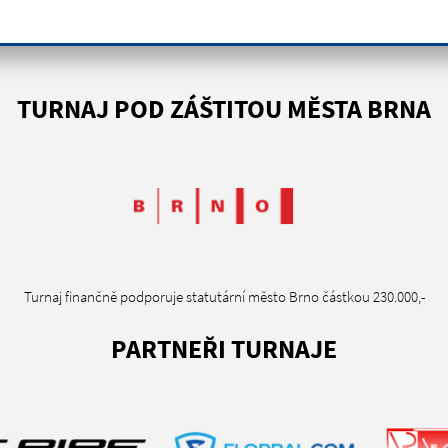
TURNAJ POD ZÁŠTITOU MĚSTA BRNA
Turnaj finančně podporuje statutární město Brno částkou 230.000,-
PARTNEŘI TURNAJE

## The task
Copy, with no alteration, the line that contains "Turnaj finančně podporuje" and each remaining line of the listing above.

## Solution to this problem
Turnaj finančně podporuje statutární město Brno částkou 230.000,-
PARTNEŘI TURNAJE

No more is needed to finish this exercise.